Japan is a global leader when it comes to affordable health care — providing access to advanced medical care at a lower cost compared with most developed countries.

Yet with a declining and aging population, the country has been dealing with a train wreck in slow motion — a problem it has grappled with for decades, but has yet to come up with a viable solution for. It is a problem that many other Asian nations could face in the near future.

Compounding Japan’s problems in its health care system is a hidebound bureaucracy that was criticized during the pandemic for its inward-looking, analog ways — issues that health minister Keizo Takemi is quick to point out. In a recent interview, Takemi sat down with The Japan Times to talk about his vision of digitalizing Japan’s health care system, as well as sharing the country’s medical know-how with other Asian nations.

The following is an excerpt, which has been edited for clarity:

You have been promoting the Asia Health and Wellbeing Initiative to export the Japanese health care system to the region. What is the aim of this initiative?

At the core of this initiative is a global perspective. Japan has been the world's most advanced aging society, but now aging is accelerating worldwide. The situation is particularly dire in Asia.

In 2050, nearly 70% of all people age 65 or older will live in the Indo-Pacific region. With that, common diseases in those countries will change, with non-communicable diseases including cancer, heart attacks, strokes and respiratory diseases posing a more serious threat rather than infectious diseases. In several countries in Asia, the elderly population will increase before their societies become wealthy enough for universal health coverage to be achieved and the medical care delivery system like that of developed countries is properly established.

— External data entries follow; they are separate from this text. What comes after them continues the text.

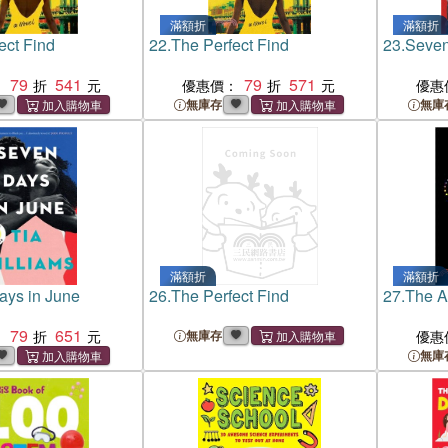
滿額折
滿額折
ect Find
22.
The Perfect Find
23.
Seven
79
541
79
571
：
優惠價：
優惠
無庫存
無庫
滿額折
滿額折
ays in June
26.
The Perfect Find
27.
The A
79
651
：
無庫存
優惠
無庫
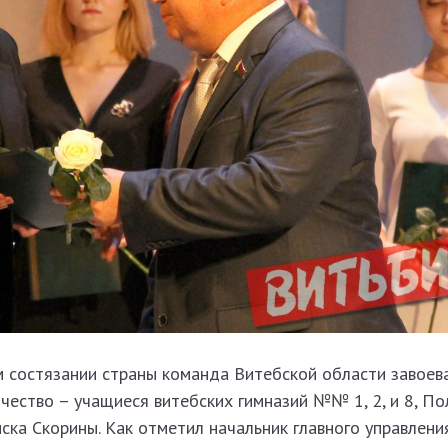
м состязании страны команда Витебской области завоев
чество – учащиеся витебских гимназий №№ 1, 2, и 8, П
ка Скорины. Как отметил начальник главного управлени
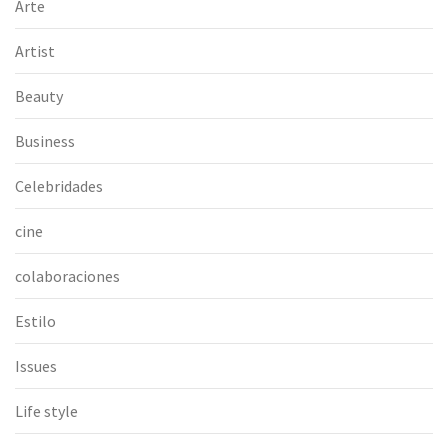
Arte
Artist
Beauty
Business
Celebridades
cine
colaboraciones
Estilo
Issues
Life style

This increase in the elderly population is expected to create a widening health disparity in Asia. Japan, as a mature nation that is one of the most advanced aging societies in the world and a major industrialized country with universal health care and nursing care, should take a leading role in curbing the health disparities in the Indo-Pacific.

What are the immediate challenges for Japan’s health care in the post-pandemic world?

Japan’s health and labor authorities have focused mainly on domestic health care policies. However, it’s clear that international strategies and domestic health care system reform are inextricably linked.

Japan has been a laggard in vaccine development, hampered by a lack of human and financial resources for vaccine research, its glacial regulatory process and a lack of risk-taking biotech startups and investors.
Japan has been a laggard in vaccine development, hampered by a lack of human and financial resources for vaccine research, its glacial regulatory process and a lack of risk-taking biotech startups and investors. | REUTERS

For example, during the COVID-19 pandemic, the digitalization of our country's health care delivery system was very slow, and we did not have an electronic system that allowed us to grasp the number of patients testing positive for the coronavirus on a real-time basis. Also, the medical information system for each medical institution was tailor-made by their vendor, and there was no system, or a nationwide platform, to link the data held by medical institutions.

The public became well aware that the lack of such a system would be a major obstacle during crisis management of infectious diseases, such as pandemics. This created momentum for promoting digitalization. Medical DX (digital transformation) came to be recognized as the first item on the health care reform agenda in the post-COVID era.

But when there’s a pandemic it is not enough to have a system that just shares information domestically. A monitoring system for infectious diseases can only be established with the constant monitoring of overseas trends. It is essential to incorporate international perspectives in the digitalization of our medical care system.

Secondly, unfortunately, Japan was not able to produce a vaccine against the coronavirus (during the pandemic). Although Daiichi-Sankyo finally produced an mRNA-type vaccine and obtained regulatory approval, it was very late in the game. Japan needs to strengthen its drug discovery infrastructure, not only for vaccines but also for oral medication. The ecosystem includes everything from basic research and the creation of startups to clinical trials to mass production — and all the way through the regulatory approval and delivery of the drug to people who need it.

The U.S. is the only country in the world that can complete all of this within the country.

Why has Japan’s pharmaceutical industry fallen behind?

Until around 2000, Japan produced about 8% to 9% of the world's new drugs and made good medicines using small molecule compounds. But since the beginning of the 21st century, the mainstream for drug development has shifted from such small molecule compounds to drugs using biotechnology. Japan has not been successful in shifting the drug development infrastructure, which requires significant investment.

Japan's health care system has contributed to the extension of healthy life expectancy among its people, but the system needs drastic reform as the population rapidly ages and dwindles.
Japan's health care system has contributed to the extension of healthy life expectancy among its people, but the system needs drastic reform as the population rapidly ages and dwindles. | REUTERS

That is the reason why Japan fell behind others in the development of mRNA vaccines. Moreover, major drugmaker Takeda moved its major research base to Boston, gathering talent from the world over to strengthen the capacity of its laboratory. Drugmakers are trying to survive as individual companies by participating in the U.S. ecosystem. I hear Astellas is also expanding into California.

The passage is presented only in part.